Street Kids Tell Stories Through Production

Chadreth, 14, runs up to the microphone and spontaneously belts out a song.

Abandoned last year when her mother ran off with a man, Chadreth lived in the streets until aid workers brought her to the Mith Samlanh (Friends) children’s shelter.

Alone on the streets, she says, she was timid and quiet. But on stage, “I’m not so shy anymore.”

If that’s the case, the play Chadreth will perform tonight will be a success, organizers say.

“Some of these children have never been heard,” says David Glass, who heads the British theater company shaping the performance. “We are here so they can celebrate their ideas, rather than be ashamed of them.”

On his second such visit to Cambodia, Glass says the play, “A Child’s Vision of the Future,” is a collaboration between his company and the children. In it, children tell their own life stories with pantomimes and shadow puppets, performing traditional and modern dance and singing a Cambodian-style song.

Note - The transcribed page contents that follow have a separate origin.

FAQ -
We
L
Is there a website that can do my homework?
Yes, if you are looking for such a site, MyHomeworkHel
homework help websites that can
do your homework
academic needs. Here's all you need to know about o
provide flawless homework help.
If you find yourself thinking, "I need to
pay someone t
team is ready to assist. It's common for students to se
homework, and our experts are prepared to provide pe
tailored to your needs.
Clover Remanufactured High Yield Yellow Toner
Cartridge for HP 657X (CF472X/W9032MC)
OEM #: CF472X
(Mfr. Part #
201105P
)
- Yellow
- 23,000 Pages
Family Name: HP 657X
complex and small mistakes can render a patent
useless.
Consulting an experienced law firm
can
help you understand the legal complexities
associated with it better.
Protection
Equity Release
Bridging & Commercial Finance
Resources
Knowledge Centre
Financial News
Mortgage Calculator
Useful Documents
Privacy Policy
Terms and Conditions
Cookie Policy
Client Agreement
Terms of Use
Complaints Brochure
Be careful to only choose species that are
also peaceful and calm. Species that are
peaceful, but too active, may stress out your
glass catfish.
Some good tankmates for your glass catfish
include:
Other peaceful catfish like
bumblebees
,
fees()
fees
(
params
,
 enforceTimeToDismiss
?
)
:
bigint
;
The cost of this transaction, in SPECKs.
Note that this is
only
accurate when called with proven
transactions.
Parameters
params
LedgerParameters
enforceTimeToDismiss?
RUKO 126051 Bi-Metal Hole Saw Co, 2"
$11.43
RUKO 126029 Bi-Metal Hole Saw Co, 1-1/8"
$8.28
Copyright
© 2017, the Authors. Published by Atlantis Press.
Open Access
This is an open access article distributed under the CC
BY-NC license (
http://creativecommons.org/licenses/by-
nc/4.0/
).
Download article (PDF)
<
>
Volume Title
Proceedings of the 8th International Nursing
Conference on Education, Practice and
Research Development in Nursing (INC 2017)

Chadreth says she doesn’t quite understand all of the “foreign” methods but adds that she feels lucky to be part of the roughly two dozen teen-agers in the cast.

Glass says even though his group, funded by Save the Children, only stays for two weeks at a time, the performance gives an extra boost to local NGOs’ work with street children.

The 30-minute play coincides with International Children’s Day and begins at 6:30 tonight at Olympic Stadium.